Guidelines have changed since the parents of today’s teens were going to the gynecologist for the first time. Many patients now do not need an initial pap smear until age 25, following a recent guideline change by the American Cancer Society. (ACOG is considering adopting the same stance but still recommends screening start at 21.) “Most patients do not need an exam, even when it comes to sexual health and screening [for sexually transmitted infections], that can be done without an exam,” Huguelet said.
Confidentiality and Comfort
On the other side of the referral, gynecologists should follow several best practices to treat adolescent patients. Arguably the most important part of the initial gynecologic visit is to give patients the option of one-on-one time with the physician with no parent in the room. During that time, the physician should make it clear that what they discuss is confidential and will not be shared with their parent or guardian, Huguelet said. Patients should also have the option of having a friend or another nonparent individual in the room with them during this one-on-one time with the physician, particularly if the patient does not feel comfortable discussing sensitive subjects completely on their own.
Adolescents receive better care, disclose more, and perceive they are getting better care when is the process is confidential, Romano said. Confidentiality does have limits, however, which physicians should also make sure their patients understand, according to the ACOG guidelines for the initial reproductive visit. These limitations can vary by state depending on issues related to mandatory reporting, insurance billing, and legal requirements of patient notifications of specific services such as abortion.
The use of electronic medical records has raised additional challenges when it comes to communicating privately with adolescent patients, Amies Oelschlager said. In her practice, she tries to ensure the adolescent is the one with the login information for their records. If not, her office will have the patient’s cell number to text or call securely.
“We feel strongly adolescents should be able to access reproductive health care, mental health care, and care for substance abuse disorders without parental notification,” Amies Oelschlager said.
Telehealth visits can also be helpful for adolescents coming to gynecology for the first time. And taking the time to establish a rapport with patients at the start of the visit is key, Huguelet said. By directing questions to the adolescent patient rather than their parent, Huguelet said, she demonstrates that she is there to treat the teen’s needs first and foremost.

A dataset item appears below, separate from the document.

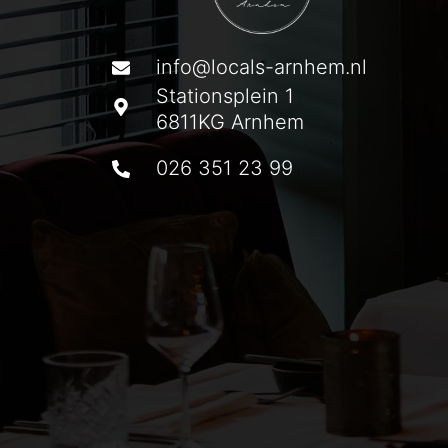
info@locals-arnhem.nl
Stationsplein 1
6811KG Arnhem
026 351 23 99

ACOG has guidelines on other steps gynecology practices, including those that see both adults and teens, can take to make their offices and visits adolescent-friendly. These steps include asking patients about their preferred names and pronouns at the start of the visit or as part of the initial intake form, training office staff to be comfortable with issues related to adolescent sexuality and gender and sexual diversity among patients, providing a place for teens to wait separate from obstetrics patients, and having age-appropriate literature on hand for adolescents to learn about reproductive health.
After that first reproductive health visit, gynecologists and primary care providers also should partner to ensure the whole health of their patients is being addressed, Huguelet said.

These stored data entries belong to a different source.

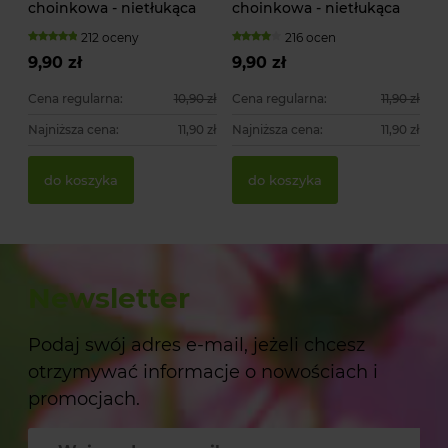
choinkowa - nietłukąca
choinkowa - nietłukąca
212 oceny
216 ocen
9,90 zł
9,90 zł
Cena regularna:
10,90 zł
Cena regularna:
11,90 zł
Najniższa cena:
11,90 zł
Najniższa cena:
11,90 zł
do koszyka
do koszyka
Newsletter
Podaj swój adres e-mail, jeżeli chcesz
otrzymywać informacje o nowościach i
promocjach.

“Collaboration is always going to better serve patients in any area,” said Romano, “and certainly this area is no different.”
Amies Oelschlager, Romano, and Huguelet have disclosed no relevant financial relationships.
Jillian Mock is a freelance science journalist based in New York City. She writes about healthcare, climate change, and the environment. Her work has appeared in many publications, including the New York Times, Audubon Magazine, and Scientific American.